====== Exercise materials ======

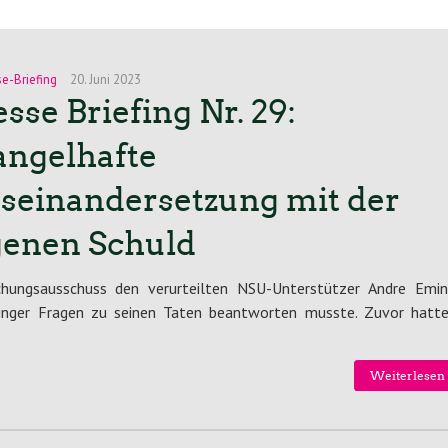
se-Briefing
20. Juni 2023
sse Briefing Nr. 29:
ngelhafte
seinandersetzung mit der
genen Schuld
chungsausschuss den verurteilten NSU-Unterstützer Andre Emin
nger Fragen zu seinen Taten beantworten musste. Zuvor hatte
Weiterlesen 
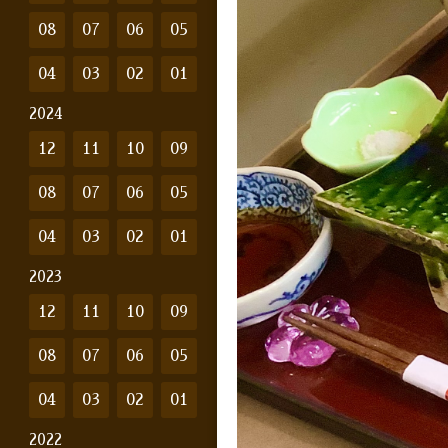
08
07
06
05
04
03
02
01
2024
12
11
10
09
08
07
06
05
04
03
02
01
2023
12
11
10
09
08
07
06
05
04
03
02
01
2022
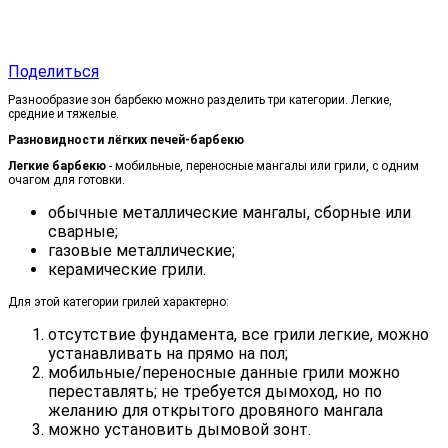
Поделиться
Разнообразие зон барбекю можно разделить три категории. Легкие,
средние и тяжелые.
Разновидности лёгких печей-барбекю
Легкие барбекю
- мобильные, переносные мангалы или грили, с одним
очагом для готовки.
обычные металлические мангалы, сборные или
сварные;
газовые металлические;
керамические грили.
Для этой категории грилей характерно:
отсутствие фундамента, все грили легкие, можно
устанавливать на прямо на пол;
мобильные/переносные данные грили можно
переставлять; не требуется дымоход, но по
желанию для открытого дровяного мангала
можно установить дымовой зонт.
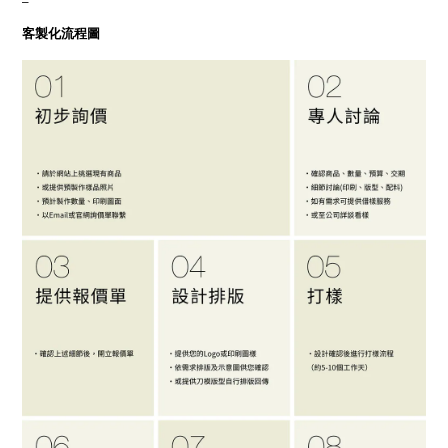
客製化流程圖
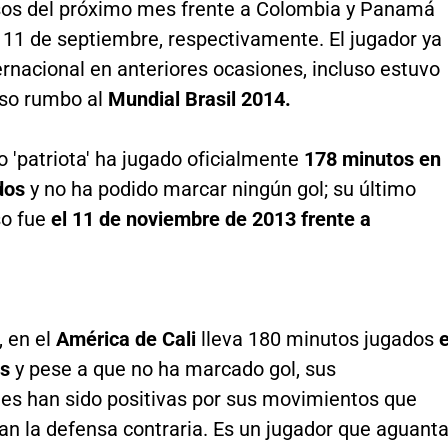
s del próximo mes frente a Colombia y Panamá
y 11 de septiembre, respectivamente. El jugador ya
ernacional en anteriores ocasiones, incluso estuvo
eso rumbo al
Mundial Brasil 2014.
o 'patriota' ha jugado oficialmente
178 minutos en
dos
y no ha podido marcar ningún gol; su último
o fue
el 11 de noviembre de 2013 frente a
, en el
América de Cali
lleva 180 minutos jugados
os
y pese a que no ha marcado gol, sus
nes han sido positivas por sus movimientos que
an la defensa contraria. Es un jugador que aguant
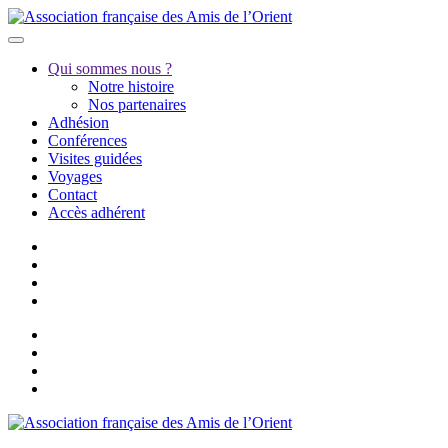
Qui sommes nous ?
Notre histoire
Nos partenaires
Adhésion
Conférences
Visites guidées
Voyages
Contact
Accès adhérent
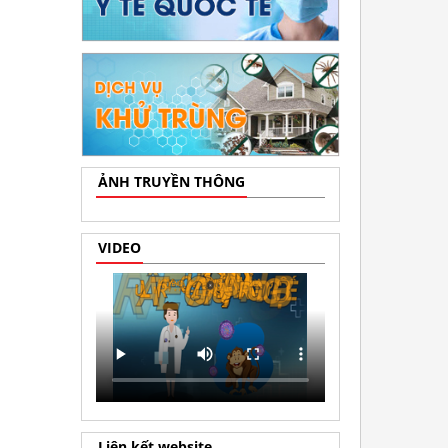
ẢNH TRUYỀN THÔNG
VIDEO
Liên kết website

======

Exercise requirements - Show the lines from the data above that contain the string "frente".

Answer -
s del próximo mes frente a Colombia y Panamá
el 11 de noviembre de 2013 frente a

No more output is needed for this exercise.